LA FRANCE EN CHANSONS (13/41) - Adaptation d'un succès américain, cette ballade allait forger le mythe Hallyday, «bruyant prophète des temps nouveaux», selon Jean Cau.

Le 25 octobre 1962. Un an après son premier Olympia, qui a fait trembler les murs,

Johnny Hllyday  récidive dans le célèbre music-hall parisien. Le patron, Bruno Coquatrix, a du flair. Il a décelé la perle rare: le rocker est le premier de sa génération à pouvoir s'offrir une telle salle. Tout en haut de l'affiche. Il vient d'avoir 19 ans et a déjà décroché en avril un disque d'or pour le 45-tours Let's Twist Again, vendu à un million d'exemplaires. En juin, il a fait la couverture de Salut les copains, le magazine lancé par Frank Ténot et Daniel Filipacchi, prolongement de leur émission à succès sur Europe n° 1. Paris Match suit le mois suivant avec sa une et un dossier de six pages.

Tout sourit à Jean-Philippe Smet, alias Johnny Hallyday. Il vient de signer avec la maison de disques Philips, et ne tardera pas à se faire un prénom. Après ses classes au Golf Drouot - «le» club rock de la capitale - et ses débuts à «L'École des vedettes» (18 avril 1960), sur la chaîne unique en noir et blanc, au côté de sa marraine Line Renaud, tout le métier est en ébullition; le public aussi.

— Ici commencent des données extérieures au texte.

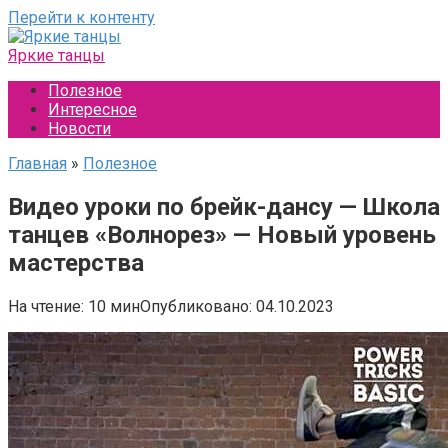
Перейти к контенту
Яркие танцы
Полезное
Интересное
Новости
Главная
»
Полезное
Видео уроки по брейк-дансу — Школа
танцев «Волнорез» — Новый уровень
мастерства
На чтение:
10 мин
Опубликовано:
04.10.2023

À l'Olympia, ce n'est pas un simple concert de dix-huit chansons mais un vrai show à l'américaine, où tous les coups sont permis. Comme cette adaptation de Trouble, d'Elvis Presley, rebaptisée La Bagarre, au cours de laquelle on voit Johnny se battre contre trois «voyous», des cascadeurs. Effet garanti dans le public, en majorité des baby-boomers qui vont constituer le gros bataillon de ses fans. Tous prêts à danser le Mashed Potatoes ou complètement déchaînés lorsqu'au final Johnny chante à genoux I Got a Woman, de Ray Charles. On le voit recouvrir sa guitare avec sa veste, clin d'œil à la scène finale de La Fureur de vivre de Nicholas Ray, lorsque James Dean recouvre un ami agonisant avec son blouson. L'image est forte. Elle va forger sa réputation de dur au cœur tendre, d'homme de scène qui se donne à fond à chacun des concerts.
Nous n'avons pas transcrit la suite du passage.